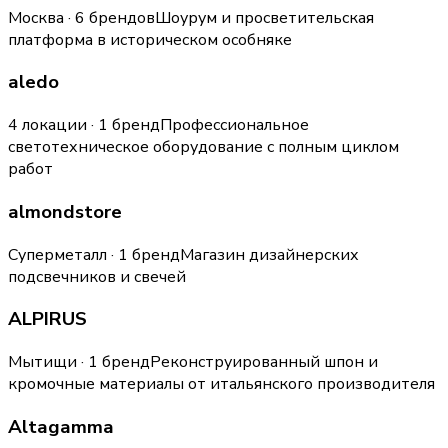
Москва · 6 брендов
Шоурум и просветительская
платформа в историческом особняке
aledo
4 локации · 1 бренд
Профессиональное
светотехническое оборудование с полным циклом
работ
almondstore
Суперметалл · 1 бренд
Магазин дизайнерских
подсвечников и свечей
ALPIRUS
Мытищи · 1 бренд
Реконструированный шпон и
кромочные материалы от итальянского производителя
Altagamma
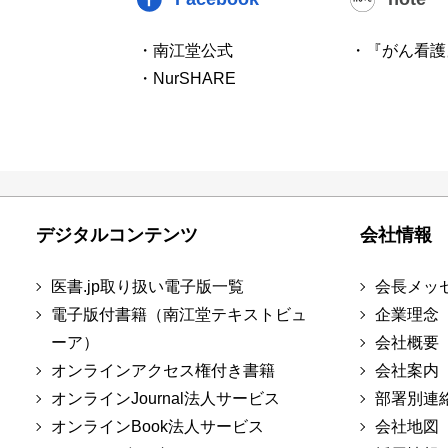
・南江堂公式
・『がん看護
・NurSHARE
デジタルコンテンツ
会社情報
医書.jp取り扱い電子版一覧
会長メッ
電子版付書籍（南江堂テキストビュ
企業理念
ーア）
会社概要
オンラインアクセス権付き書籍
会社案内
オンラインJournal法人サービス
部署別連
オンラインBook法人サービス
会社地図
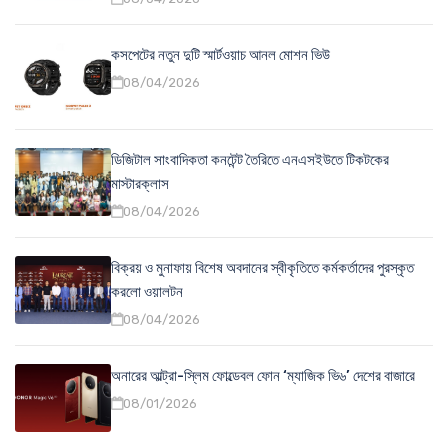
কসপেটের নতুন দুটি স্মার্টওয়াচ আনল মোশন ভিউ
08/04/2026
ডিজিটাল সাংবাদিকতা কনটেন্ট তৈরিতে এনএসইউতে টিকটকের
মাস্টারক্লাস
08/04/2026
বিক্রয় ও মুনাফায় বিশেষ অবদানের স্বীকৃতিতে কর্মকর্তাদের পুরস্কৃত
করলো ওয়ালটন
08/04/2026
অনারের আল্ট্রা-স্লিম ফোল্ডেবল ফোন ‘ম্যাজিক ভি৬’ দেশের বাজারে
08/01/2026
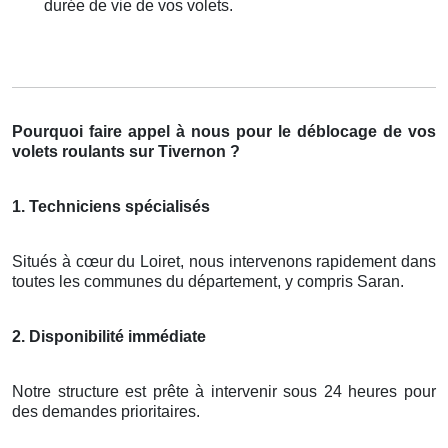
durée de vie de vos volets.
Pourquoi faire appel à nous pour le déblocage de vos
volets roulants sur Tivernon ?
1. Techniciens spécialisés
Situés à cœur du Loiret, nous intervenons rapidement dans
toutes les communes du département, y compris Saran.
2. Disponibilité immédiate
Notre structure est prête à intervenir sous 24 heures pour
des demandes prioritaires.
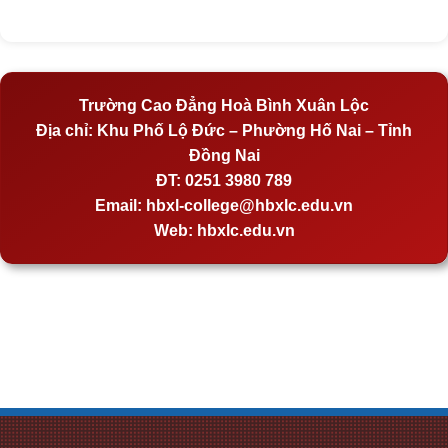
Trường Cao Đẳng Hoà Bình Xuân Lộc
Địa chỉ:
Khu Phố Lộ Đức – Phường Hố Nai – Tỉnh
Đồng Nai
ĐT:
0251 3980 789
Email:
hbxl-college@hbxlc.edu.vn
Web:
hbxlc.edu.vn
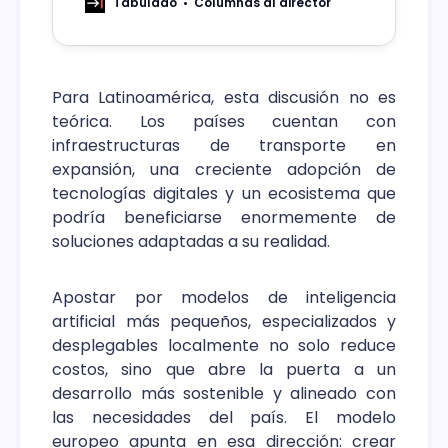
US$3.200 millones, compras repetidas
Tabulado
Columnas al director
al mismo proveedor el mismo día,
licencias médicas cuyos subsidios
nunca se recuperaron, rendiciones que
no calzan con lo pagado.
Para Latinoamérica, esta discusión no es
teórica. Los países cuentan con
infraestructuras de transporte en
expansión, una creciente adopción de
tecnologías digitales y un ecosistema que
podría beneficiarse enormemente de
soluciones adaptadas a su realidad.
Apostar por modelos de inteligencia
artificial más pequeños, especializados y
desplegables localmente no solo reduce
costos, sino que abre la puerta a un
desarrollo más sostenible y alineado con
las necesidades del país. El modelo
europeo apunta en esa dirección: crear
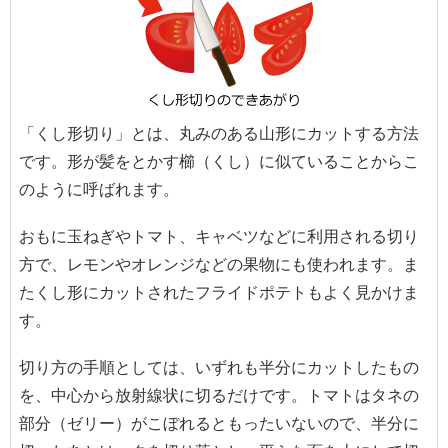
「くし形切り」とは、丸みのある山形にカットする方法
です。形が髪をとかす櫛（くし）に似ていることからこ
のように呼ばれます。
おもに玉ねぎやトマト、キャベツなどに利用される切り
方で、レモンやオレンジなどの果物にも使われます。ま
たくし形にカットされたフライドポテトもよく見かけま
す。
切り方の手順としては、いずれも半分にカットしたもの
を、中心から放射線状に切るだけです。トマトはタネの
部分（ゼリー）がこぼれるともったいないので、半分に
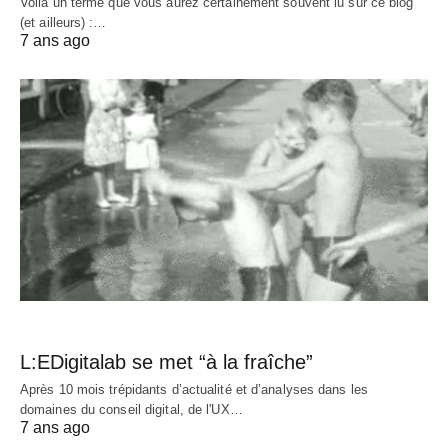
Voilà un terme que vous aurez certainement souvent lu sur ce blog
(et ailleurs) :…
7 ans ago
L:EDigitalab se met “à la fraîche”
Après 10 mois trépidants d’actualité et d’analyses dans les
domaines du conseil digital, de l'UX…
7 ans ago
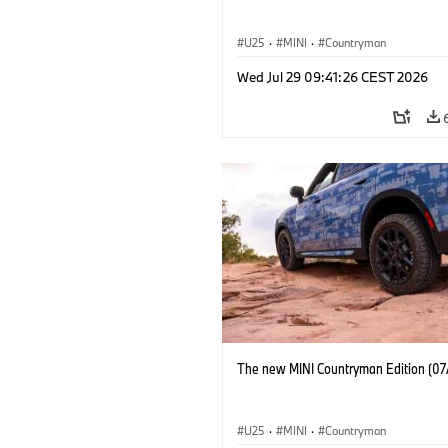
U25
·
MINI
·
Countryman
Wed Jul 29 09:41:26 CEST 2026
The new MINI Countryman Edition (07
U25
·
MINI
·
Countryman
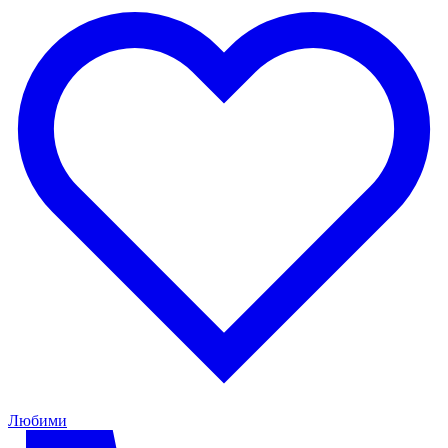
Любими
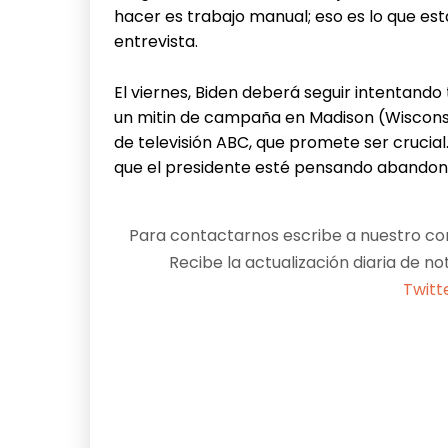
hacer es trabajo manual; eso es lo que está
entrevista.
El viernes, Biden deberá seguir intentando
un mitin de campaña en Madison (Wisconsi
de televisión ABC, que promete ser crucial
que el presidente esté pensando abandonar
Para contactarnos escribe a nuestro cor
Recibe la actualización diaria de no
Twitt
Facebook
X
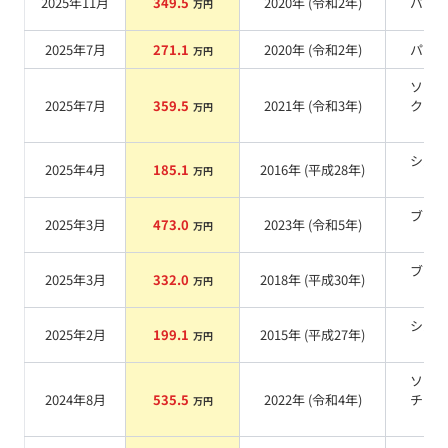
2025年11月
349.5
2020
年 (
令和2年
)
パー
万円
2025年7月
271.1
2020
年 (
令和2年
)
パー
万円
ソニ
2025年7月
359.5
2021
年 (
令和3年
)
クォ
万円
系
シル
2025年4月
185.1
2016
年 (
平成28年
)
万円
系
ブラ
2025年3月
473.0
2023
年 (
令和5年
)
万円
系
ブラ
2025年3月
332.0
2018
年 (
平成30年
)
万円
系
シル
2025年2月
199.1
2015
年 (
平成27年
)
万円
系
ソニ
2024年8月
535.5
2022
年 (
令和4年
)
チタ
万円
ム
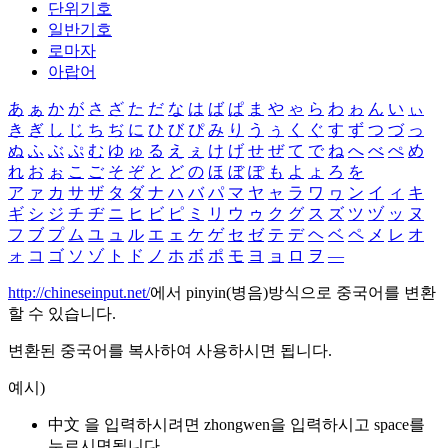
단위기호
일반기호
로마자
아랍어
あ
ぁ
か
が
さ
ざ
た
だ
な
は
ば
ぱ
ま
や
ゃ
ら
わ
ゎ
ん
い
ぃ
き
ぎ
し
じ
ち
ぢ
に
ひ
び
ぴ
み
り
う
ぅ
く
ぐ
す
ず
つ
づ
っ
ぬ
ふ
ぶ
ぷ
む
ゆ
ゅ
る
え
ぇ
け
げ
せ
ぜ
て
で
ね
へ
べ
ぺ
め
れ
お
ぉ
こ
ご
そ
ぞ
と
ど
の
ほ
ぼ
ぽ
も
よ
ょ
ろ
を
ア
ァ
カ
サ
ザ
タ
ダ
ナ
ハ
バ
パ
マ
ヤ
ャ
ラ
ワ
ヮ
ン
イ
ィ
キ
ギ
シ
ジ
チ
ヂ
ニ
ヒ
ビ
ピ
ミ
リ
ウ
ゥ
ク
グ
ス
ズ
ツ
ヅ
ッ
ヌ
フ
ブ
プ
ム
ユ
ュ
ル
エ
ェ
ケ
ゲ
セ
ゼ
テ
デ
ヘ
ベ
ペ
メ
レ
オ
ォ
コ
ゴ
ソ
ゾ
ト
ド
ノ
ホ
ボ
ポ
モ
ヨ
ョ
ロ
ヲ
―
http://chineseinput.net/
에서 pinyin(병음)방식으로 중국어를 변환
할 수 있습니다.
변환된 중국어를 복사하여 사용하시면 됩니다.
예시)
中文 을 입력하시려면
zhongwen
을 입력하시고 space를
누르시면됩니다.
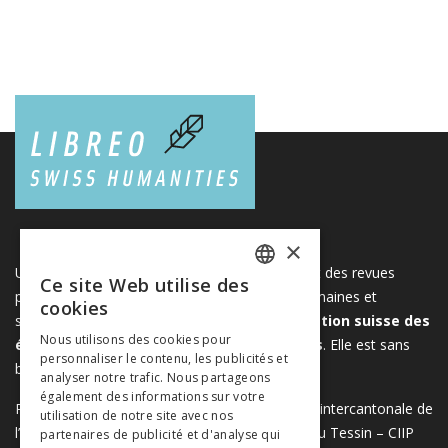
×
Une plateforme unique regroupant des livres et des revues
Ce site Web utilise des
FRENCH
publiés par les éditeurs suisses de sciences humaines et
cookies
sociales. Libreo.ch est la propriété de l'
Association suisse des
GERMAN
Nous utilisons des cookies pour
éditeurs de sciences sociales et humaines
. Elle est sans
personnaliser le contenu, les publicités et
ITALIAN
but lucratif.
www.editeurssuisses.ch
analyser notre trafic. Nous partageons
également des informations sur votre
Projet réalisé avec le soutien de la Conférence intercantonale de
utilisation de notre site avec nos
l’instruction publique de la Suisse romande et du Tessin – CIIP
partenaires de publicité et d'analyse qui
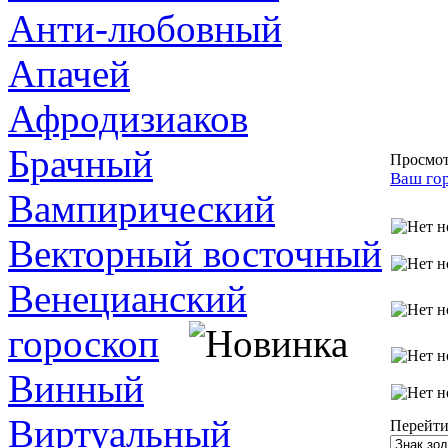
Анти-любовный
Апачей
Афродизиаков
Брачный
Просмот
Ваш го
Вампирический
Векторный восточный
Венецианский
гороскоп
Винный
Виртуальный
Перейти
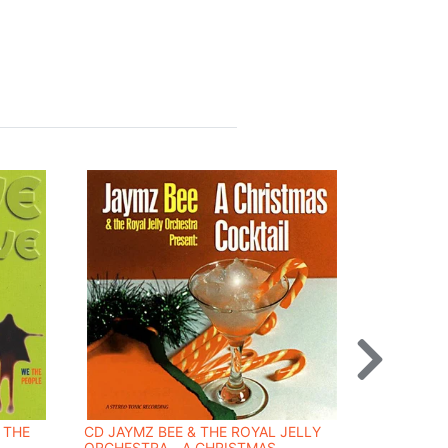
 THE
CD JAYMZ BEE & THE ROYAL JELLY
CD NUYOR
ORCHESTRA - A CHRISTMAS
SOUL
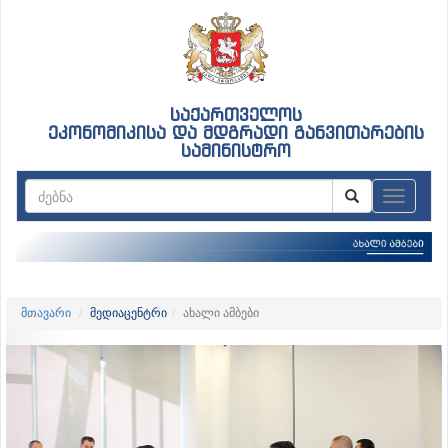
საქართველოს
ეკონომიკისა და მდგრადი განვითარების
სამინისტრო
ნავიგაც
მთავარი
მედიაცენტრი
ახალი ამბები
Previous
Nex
= = =
Print every entry exactly; omit the pictures.

Москва · 6 брендов
Шоурум и просветительская
платформа в историческом особняке
aledo
4 локации · 1 бренд
Профессиональное
светотехническое оборудование с полным циклом
работ
almondstore
Суперметалл · 1 бренд
Магазин дизайнерских
подсвечников и свечей
ALPIRUS
Мытищи · 1 бренд
Реконструированный шпон и
кромочные материалы от итальянского производителя
Altagamma
・南江堂公式
・『がん看護
・NurSHARE
デジタルコンテンツ
会社情報
医書.jp取り扱い電子版一覧
会長メッ
電子版付書籍（南江堂テキストビュ
企業理念
ーア）
会社概要
オンラインアクセス権付き書籍
会社案内
オンラインJournal法人サービス
部署別連
オンラインBook法人サービス
会社地図
কসপেটের নতুন দুটি স্মার্টওয়াচ আনল মোশন ভিউ
08/04/2026
ডিজিটাল সাংবাদিকতা কনটেন্ট তৈরিতে এনএসইউতে টিকটকের
মাস্টারক্লাস
08/04/2026
বিক্রয় ও মুনাফায় বিশেষ অবদানের স্বীকৃতিতে কর্মকর্তাদের পুরস্কৃত
করলো ওয়ালটন
08/04/2026
অনারের আল্ট্রা-স্লিম ফোল্ডেবল ফোন ‘ম্যাজিক ভি৬’ দেশের বাজারে
08/01/2026
durée de vie de vos volets.
Pourquoi faire appel à nous pour le déblocage de vos
volets roulants sur Tivernon ?
1. Techniciens spécialisés
Situés à cœur du Loiret, nous intervenons rapidement dans
toutes les communes du département, y compris Saran.
2. Disponibilité immédiate
Notre structure est prête à intervenir sous 24 heures pour
des demandes prioritaires.
Trường Cao Đẳng Hoà Bình Xuân Lộc
Địa chỉ:
Khu Phố Lộ Đức – Phường Hố Nai – Tỉnh
Đồng Nai
ĐT:
0251 3980 789
Email:
hbxl-college@hbxlc.edu.vn
Web:
hbxlc.edu.vn
US$3.200 millones, compras repetidas
Tabulado
Columnas al director
al mismo proveedor el mismo día,
licencias médicas cuyos subsidios
nunca se recuperaron, rendiciones que
no calzan con lo pagado.
Para Latinoamérica, esta discusión no es
teórica. Los países cuentan con
infraestructuras de transporte en
expansión, una creciente adopción de
tecnologías digitales y un ecosistema que
podría beneficiarse enormemente de
soluciones adaptadas a su realidad.
Apostar por modelos de inteligencia
artificial más pequeños, especializados y
desplegables localmente no solo reduce
costos, sino que abre la puerta a un
desarrollo más sostenible y alineado con
las necesidades del país. El modelo
europeo apunta en esa dirección: crear
「くし形切り」とは、丸みのある山形にカットする方法
です。形が髪をとかす櫛（くし）に似ていることからこ
のように呼ばれます。
おもに玉ねぎやトマト、キャベツなどに利用される切り
方で、レモンやオレンジなどの果物にも使われます。ま
たくし形にカットされたフライドポテトもよく見かけま
す。
切り方の手順としては、いずれも半分にカットしたもの
を、中心から放射線状に切るだけです。トマトはタネの
部分（ゼリー）がこぼれるともったいないので、半分に
Voilà un terme que vous aurez certainement souvent lu sur ce blog
(et ailleurs) :…
7 ans ago
L:EDigitalab se met “à la fraîche”
Après 10 mois trépidants d’actualité et d’analyses dans les
domaines du conseil digital, de l'UX…
7 ans ago
U25
·
MINI
·
Countryman
Wed Jul 29 09:41:26 CEST 2026
The new MINI Countryman Edition (07
U25
·
MINI
·
Countryman
Любими
hacer es trabajo manual; eso es lo que está
entrevista.
El viernes, Biden deberá seguir intentando
un mitin de campaña en Madison (Wisconsi
de televisión ABC, que promete ser crucial
que el presidente esté pensando abandonar
Para contactarnos escribe a nuestro cor
Recibe la actualización diaria de no
Twitt
Facebook
X
2025年11月
349.5
2020
年 (
令和2年
)
パー
万円
2025年7月
271.1
2020
年 (
令和2年
)
パー
万円
ソニ
2025年7月
359.5
2021
年 (
令和3年
)
クォ
万円
系
シル
2025年4月
185.1
2016
年 (
平成28年
)
万円
系
ブラ
2025年3月
473.0
2023
年 (
令和5年
)
万円
系
ブラ
2025年3月
332.0
2018
年 (
平成30年
)
万円
系
シル
2025年2月
199.1
2015
年 (
平成27年
)
万円
系
ソニ
2024年8月
535.5
2022
年 (
令和4年
)
チタ
万円
ム
단위기호
일반기호
로마자
아랍어
あ
ぁ
か
が
さ
ざ
た
だ
な
は
ば
ぱ
ま
や
ゃ
ら
わ
ゎ
ん
い
ぃ
き
ぎ
し
じ
ち
ぢ
に
ひ
び
ぴ
み
り
う
ぅ
く
ぐ
す
ず
つ
づ
っ
ぬ
ふ
ぶ
ぷ
む
ゆ
ゅ
る
え
ぇ
け
げ
せ
ぜ
て
で
ね
へ
べ
ぺ
め
れ
お
ぉ
こ
ご
そ
ぞ
と
ど
の
ほ
ぼ
ぽ
も
よ
ょ
ろ
を
ア
ァ
カ
サ
ザ
タ
ダ
ナ
ハ
バ
パ
マ
ヤ
ャ
ラ
ワ
ヮ
ン
イ
ィ
キ
ギ
シ
ジ
チ
ヂ
ニ
ヒ
ビ
ピ
ミ
リ
ウ
ゥ
ク
グ
ス
ズ
ツ
ヅ
ッ
ヌ
フ
ブ
プ
ム
ユ
ュ
ル
エ
ェ
ケ
ゲ
セ
ゼ
テ
デ
ヘ
ベ
ペ
メ
レ
オ
ォ
コ
ゴ
ソ
ゾ
ト
ド
ノ
ホ
ボ
ポ
モ
ヨ
ョ
ロ
ヲ
―
http://chineseinput.net/
에서 pinyin(병음)방식으로 중국어를 변환
할 수 있습니다.
변환된 중국어를 복사하여 사용하시면 됩니다.
예시)
中文 을 입력하시려면
zhongwen
을 입력하시고 space를
누르시면됩니다.
×
Une plateforme unique regroupant des livres et des revues
Ce site Web utilise des
FRENCH
publiés par les éditeurs suisses de sciences humaines et
cookies
sociales. Libreo.ch est la propriété de l'
Association suisse des
GERMAN
Nous utilisons des cookies pour
éditeurs de sciences sociales et humaines
. Elle est sans
personnaliser le contenu, les publicités et
ITALIAN
but lucratif.
www.editeurssuisses.ch
analyser notre trafic. Nous partageons
également des informations sur votre
Projet réalisé avec le soutien de la Conférence intercantonale de
utilisation de notre site avec nos
l’instruction publique de la Suisse romande et du Tessin – CIIP
partenaires de publicité et d'analyse qui
Анти-любовный
Апачей
Афродизиаков
Брачный
Просмот
Ваш го
Вампирический
Векторный восточный
Венецианский
гороскоп
Винный
Виртуальный
Перейти
 THE
CD JAYMZ BEE & THE ROYAL JELLY
CD NUYOR
ORCHESTRA - A CHRISTMAS
SOUL
საქართველოს
ეკონომიკისა და მდგრადი განვითარების
სამინისტრო
ნავიგაც
მთავარი
მედიაცენტრი
ახალი ამბები
Previous
Nex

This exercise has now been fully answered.